[WHAT TO WORK ON] Where does the string "section" appear in the listing below? Copy every line where it does.
┄┄┄┄┄┄┄┄┄┄
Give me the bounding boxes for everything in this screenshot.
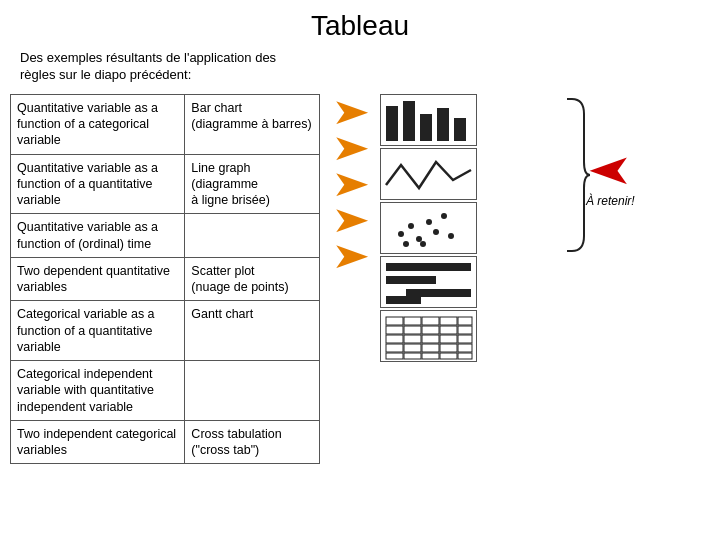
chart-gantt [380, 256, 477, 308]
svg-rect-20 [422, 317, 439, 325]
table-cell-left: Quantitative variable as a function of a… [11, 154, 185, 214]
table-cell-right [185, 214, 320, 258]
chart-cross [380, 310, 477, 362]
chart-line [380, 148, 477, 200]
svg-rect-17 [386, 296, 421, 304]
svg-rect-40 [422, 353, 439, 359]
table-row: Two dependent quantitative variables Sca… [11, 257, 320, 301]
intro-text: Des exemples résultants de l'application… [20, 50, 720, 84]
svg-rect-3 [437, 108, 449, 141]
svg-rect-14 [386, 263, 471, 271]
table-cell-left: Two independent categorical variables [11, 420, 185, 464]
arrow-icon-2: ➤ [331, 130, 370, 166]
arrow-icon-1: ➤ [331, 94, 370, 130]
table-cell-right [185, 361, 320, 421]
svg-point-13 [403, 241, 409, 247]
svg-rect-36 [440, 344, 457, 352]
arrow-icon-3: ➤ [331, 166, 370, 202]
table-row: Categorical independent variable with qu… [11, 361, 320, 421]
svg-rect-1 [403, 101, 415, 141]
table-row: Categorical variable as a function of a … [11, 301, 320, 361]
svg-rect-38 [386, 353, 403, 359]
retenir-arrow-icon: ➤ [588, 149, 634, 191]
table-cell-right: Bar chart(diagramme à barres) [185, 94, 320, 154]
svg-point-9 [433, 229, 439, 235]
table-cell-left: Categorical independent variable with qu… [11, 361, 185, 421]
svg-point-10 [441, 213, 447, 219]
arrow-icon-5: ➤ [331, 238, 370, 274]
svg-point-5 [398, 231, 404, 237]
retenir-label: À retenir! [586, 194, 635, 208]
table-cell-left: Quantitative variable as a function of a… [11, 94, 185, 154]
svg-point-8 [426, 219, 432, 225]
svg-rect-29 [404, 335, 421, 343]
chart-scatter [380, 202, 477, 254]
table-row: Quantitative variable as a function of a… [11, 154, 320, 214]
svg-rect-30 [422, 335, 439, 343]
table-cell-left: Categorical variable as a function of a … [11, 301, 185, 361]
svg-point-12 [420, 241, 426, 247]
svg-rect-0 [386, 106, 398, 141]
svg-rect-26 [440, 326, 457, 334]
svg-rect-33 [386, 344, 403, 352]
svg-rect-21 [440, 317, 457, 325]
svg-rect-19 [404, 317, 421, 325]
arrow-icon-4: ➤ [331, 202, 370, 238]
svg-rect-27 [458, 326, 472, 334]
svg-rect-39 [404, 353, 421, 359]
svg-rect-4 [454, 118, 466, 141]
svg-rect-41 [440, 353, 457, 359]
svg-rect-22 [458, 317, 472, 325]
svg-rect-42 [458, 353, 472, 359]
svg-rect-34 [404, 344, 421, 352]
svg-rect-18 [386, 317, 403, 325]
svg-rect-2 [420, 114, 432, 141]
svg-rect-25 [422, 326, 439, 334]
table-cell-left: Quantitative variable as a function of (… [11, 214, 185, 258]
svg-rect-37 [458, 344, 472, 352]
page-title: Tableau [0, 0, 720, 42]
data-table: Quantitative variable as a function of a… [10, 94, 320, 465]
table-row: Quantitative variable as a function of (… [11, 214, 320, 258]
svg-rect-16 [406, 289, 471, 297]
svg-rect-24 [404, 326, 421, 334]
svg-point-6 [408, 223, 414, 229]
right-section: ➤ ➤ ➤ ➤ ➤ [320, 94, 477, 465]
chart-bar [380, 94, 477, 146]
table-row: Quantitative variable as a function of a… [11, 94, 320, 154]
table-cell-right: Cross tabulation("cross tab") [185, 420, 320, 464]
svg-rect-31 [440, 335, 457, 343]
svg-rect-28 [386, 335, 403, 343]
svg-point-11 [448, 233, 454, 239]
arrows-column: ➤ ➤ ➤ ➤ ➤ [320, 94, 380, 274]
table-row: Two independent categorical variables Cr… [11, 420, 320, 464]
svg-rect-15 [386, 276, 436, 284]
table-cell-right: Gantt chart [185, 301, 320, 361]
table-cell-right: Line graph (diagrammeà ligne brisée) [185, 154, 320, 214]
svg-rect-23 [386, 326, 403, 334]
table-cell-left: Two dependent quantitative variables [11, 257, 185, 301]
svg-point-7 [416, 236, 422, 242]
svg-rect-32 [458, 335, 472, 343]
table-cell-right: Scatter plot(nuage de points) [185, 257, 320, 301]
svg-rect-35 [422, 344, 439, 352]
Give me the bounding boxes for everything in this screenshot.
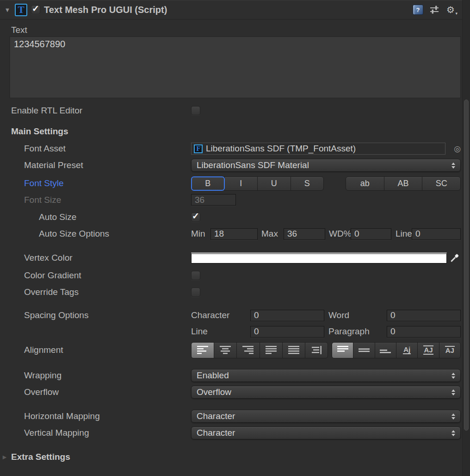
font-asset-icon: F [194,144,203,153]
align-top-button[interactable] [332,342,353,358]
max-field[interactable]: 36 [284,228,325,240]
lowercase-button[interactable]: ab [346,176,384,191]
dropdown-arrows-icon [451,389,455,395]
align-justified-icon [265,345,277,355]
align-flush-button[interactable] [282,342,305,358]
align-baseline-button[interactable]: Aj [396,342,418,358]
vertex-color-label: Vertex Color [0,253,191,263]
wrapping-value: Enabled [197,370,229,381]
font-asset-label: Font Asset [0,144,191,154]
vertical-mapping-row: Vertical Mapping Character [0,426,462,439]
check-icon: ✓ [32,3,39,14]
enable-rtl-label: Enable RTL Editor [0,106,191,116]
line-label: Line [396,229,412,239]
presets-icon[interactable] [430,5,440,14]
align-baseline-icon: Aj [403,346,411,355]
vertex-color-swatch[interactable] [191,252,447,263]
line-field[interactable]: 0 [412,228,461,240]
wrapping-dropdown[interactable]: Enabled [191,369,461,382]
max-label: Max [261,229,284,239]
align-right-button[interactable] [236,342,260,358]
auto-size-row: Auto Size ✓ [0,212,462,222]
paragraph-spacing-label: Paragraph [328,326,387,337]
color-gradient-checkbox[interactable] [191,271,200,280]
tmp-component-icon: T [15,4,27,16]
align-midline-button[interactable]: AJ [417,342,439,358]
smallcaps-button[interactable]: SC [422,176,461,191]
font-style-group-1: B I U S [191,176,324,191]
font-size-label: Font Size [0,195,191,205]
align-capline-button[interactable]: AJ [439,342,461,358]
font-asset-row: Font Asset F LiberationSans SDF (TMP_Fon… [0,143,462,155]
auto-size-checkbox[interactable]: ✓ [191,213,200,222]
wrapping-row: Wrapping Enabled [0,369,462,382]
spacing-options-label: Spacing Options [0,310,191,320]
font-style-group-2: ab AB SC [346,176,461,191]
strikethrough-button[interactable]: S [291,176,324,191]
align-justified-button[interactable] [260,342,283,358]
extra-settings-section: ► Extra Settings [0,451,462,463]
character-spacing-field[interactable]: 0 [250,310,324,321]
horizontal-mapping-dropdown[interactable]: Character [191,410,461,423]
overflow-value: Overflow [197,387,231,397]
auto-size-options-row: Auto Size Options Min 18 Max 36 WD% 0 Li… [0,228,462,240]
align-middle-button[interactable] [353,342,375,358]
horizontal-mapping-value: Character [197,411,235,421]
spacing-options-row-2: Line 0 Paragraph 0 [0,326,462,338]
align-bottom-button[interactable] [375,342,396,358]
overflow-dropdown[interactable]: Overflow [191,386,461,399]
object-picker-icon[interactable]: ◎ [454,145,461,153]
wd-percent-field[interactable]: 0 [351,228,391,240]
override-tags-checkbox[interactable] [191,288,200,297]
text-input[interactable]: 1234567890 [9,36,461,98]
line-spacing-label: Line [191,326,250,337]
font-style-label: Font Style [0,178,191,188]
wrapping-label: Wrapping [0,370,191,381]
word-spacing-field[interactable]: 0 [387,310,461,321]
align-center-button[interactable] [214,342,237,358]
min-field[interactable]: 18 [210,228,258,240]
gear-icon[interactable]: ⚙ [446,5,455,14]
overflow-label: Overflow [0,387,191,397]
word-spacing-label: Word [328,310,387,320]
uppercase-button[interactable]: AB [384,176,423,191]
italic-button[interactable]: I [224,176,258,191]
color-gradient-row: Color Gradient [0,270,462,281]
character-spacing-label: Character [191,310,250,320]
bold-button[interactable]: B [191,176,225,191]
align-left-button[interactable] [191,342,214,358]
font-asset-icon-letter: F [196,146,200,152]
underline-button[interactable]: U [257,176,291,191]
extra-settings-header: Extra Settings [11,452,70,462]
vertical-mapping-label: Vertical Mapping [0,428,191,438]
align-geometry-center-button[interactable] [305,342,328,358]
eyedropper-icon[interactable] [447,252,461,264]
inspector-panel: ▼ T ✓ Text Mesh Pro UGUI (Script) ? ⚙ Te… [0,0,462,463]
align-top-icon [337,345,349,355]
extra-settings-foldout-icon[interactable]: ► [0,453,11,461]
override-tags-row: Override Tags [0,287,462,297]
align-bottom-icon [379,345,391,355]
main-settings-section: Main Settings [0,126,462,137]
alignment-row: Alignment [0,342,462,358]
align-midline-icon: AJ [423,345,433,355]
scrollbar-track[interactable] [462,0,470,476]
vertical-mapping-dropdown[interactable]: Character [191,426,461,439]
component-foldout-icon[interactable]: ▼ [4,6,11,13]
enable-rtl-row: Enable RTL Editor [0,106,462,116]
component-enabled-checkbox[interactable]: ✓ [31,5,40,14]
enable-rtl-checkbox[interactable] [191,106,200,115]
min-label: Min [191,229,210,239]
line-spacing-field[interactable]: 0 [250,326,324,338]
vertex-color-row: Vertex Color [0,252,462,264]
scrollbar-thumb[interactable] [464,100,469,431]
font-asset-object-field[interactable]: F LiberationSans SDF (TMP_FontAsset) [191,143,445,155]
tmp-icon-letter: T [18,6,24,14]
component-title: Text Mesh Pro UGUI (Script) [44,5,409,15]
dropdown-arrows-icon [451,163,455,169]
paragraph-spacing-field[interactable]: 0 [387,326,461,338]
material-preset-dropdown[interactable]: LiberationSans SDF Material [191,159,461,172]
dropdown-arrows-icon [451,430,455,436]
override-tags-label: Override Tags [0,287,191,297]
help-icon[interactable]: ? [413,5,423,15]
┄┄┄┄┄┄┄┄┄┄
[SOLUTION FOR THIS TASK]
right-section: ➤ ➤ ➤ ➤ ➤ [320, 94, 477, 465]
extra-settings-section: ► Extra Settings [0,451,462,463]
main-settings-section: Main Settings [0,126,462,137]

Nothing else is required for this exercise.